Extracted records:
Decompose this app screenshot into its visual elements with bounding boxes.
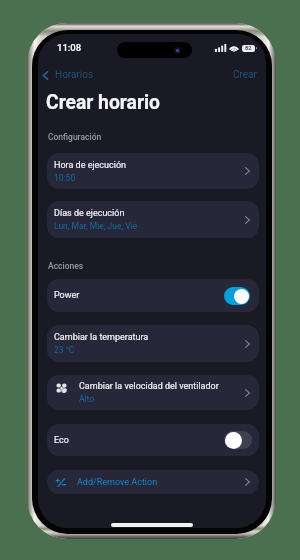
button[interactable]: Cambiar la velocidad del ventilador [47,375,259,410]
staticText: Configuración [48,132,102,142]
staticText: Eco [54,435,224,446]
staticText: Lun, Mar, Mie, Jue, Vie [54,221,138,231]
staticText: 11:08 [57,42,82,53]
button[interactable]: Power [47,279,259,312]
staticText: Power [54,290,224,301]
staticText: Crear horario [46,91,160,114]
staticText: Acciones [48,261,84,271]
button[interactable]: Add/Remove Action [47,470,259,494]
button[interactable]: Eco [47,424,259,456]
staticText: Cambiar la velocidad del ventilador [79,381,219,392]
button[interactable]: Power [224,287,250,305]
staticText: 10:50 [54,173,76,183]
button[interactable]: Eco [224,431,252,449]
button[interactable]: Crear [227,66,263,84]
button[interactable]: Días de ejecución [47,201,259,238]
staticText: 23 °C [54,345,75,355]
staticText: Alto [79,394,95,404]
staticText: Días de ejecución [54,208,125,219]
staticText: Add/Remove Action [77,477,245,488]
staticText: 82 [245,45,252,52]
button[interactable]: Horarios [39,66,99,84]
staticText: Cambiar la temperatura [54,332,149,343]
staticText: Hora de ejecución [54,160,127,171]
staticText: Crear [233,69,257,81]
button[interactable]: Cambiar la temperatura [47,325,259,362]
button[interactable]: Hora de ejecución [47,153,259,189]
staticText: Horarios [55,69,94,81]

> _Task_:
Each entry above must be set down word for word; none of its pictures belong in the copy.

> _Your response_:
Decompose this app screenshot into its visual elements with bounding boxes.
button[interactable]: Cambiar la velocidad del ventilador [47,375,259,410]
staticText: Configuración [48,132,102,142]
staticText: Eco [54,435,224,446]
staticText: Lun, Mar, Mie, Jue, Vie [54,221,138,231]
staticText: 11:08 [57,42,82,53]
button[interactable]: Power [47,279,259,312]
staticText: Power [54,290,224,301]
staticText: Crear horario [46,91,160,114]
staticText: Acciones [48,261,84,271]
button[interactable]: Add/Remove Action [47,470,259,494]
button[interactable]: Eco [47,424,259,456]
staticText: Cambiar la velocidad del ventilador [79,381,219,392]
button[interactable]: Power [224,287,250,305]
staticText: 10:50 [54,173,76,183]
button[interactable]: Eco [224,431,252,449]
button[interactable]: Crear [227,66,263,84]
button[interactable]: Días de ejecución [47,201,259,238]
staticText: 23 °C [54,345,75,355]
staticText: Alto [79,394,95,404]
staticText: Días de ejecución [54,208,125,219]
staticText: Add/Remove Action [77,477,245,488]
staticText: 82 [245,45,252,52]
button[interactable]: Horarios [39,66,99,84]
staticText: Cambiar la temperatura [54,332,149,343]
staticText: Hora de ejecución [54,160,127,171]
staticText: Crear [233,69,257,81]
button[interactable]: Cambiar la temperatura [47,325,259,362]
button[interactable]: Hora de ejecución [47,153,259,189]
staticText: Horarios [55,69,94,81]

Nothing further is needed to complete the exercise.